*** RECORDS FOR THE TASK Section Begins ***

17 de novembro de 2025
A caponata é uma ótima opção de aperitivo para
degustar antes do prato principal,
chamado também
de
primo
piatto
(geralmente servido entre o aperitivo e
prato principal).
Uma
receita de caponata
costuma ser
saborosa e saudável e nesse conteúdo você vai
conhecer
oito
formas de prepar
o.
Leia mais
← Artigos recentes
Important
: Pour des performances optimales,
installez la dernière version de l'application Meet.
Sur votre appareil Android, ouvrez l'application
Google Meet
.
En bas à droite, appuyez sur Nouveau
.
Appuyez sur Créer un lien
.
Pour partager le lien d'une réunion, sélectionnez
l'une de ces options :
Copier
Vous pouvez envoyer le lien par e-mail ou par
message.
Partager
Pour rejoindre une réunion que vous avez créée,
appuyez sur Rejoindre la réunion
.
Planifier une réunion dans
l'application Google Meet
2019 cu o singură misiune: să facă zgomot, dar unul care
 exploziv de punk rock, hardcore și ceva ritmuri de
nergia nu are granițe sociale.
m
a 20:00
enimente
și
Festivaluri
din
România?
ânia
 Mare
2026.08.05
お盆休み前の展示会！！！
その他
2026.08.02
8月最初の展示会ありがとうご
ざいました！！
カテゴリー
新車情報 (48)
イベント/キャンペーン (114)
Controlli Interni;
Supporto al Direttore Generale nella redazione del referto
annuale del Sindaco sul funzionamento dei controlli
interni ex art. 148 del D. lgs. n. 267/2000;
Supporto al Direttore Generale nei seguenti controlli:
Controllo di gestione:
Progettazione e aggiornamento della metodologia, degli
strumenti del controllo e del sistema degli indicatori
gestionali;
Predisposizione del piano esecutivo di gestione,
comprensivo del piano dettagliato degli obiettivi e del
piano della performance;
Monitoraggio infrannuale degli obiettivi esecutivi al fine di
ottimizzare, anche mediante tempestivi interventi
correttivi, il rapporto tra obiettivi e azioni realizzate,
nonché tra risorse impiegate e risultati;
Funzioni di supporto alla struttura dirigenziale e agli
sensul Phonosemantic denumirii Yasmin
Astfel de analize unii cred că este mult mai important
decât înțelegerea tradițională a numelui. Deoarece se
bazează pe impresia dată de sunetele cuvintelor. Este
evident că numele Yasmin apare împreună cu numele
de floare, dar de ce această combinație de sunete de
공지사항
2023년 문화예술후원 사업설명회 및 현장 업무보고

*** RECORDS FOR THE TASK Section Ends ***

**WORK TO COMPLETE**
Line by line, repeat the listing exactly as written.

**RESULT**
17 de novembro de 2025
A caponata é uma ótima opção de aperitivo para
degustar antes do prato principal,
chamado também
de
primo
piatto
(geralmente servido entre o aperitivo e
prato principal).
Uma
receita de caponata
costuma ser
saborosa e saudável e nesse conteúdo você vai
conhecer
oito
formas de prepar
o.
Leia mais
← Artigos recentes
Important
: Pour des performances optimales,
installez la dernière version de l'application Meet.
Sur votre appareil Android, ouvrez l'application
Google Meet
.
En bas à droite, appuyez sur Nouveau
.
Appuyez sur Créer un lien
.
Pour partager le lien d'une réunion, sélectionnez
l'une de ces options :
Copier
Vous pouvez envoyer le lien par e-mail ou par
message.
Partager
Pour rejoindre une réunion que vous avez créée,
appuyez sur Rejoindre la réunion
.
Planifier une réunion dans
l'application Google Meet
2019 cu o singură misiune: să facă zgomot, dar unul care
 exploziv de punk rock, hardcore și ceva ritmuri de
nergia nu are granițe sociale.
m
a 20:00
enimente
și
Festivaluri
din
România?
ânia
 Mare
2026.08.05
お盆休み前の展示会！！！
その他
2026.08.02
8月最初の展示会ありがとうご
ざいました！！
カテゴリー
新車情報 (48)
イベント/キャンペーン (114)
Controlli Interni;
Supporto al Direttore Generale nella redazione del referto
annuale del Sindaco sul funzionamento dei controlli
interni ex art. 148 del D. lgs. n. 267/2000;
Supporto al Direttore Generale nei seguenti controlli:
Controllo di gestione:
Progettazione e aggiornamento della metodologia, degli
strumenti del controllo e del sistema degli indicatori
gestionali;
Predisposizione del piano esecutivo di gestione,
comprensivo del piano dettagliato degli obiettivi e del
piano della performance;
Monitoraggio infrannuale degli obiettivi esecutivi al fine di
ottimizzare, anche mediante tempestivi interventi
correttivi, il rapporto tra obiettivi e azioni realizzate,
nonché tra risorse impiegate e risultati;
Funzioni di supporto alla struttura dirigenziale e agli
sensul Phonosemantic denumirii Yasmin
Astfel de analize unii cred că este mult mai important
decât înțelegerea tradițională a numelui. Deoarece se
bazează pe impresia dată de sunetele cuvintelor. Este
evident că numele Yasmin apare împreună cu numele
de floare, dar de ce această combinație de sunete de
공지사항
2023년 문화예술후원 사업설명회 및 현장 업무보고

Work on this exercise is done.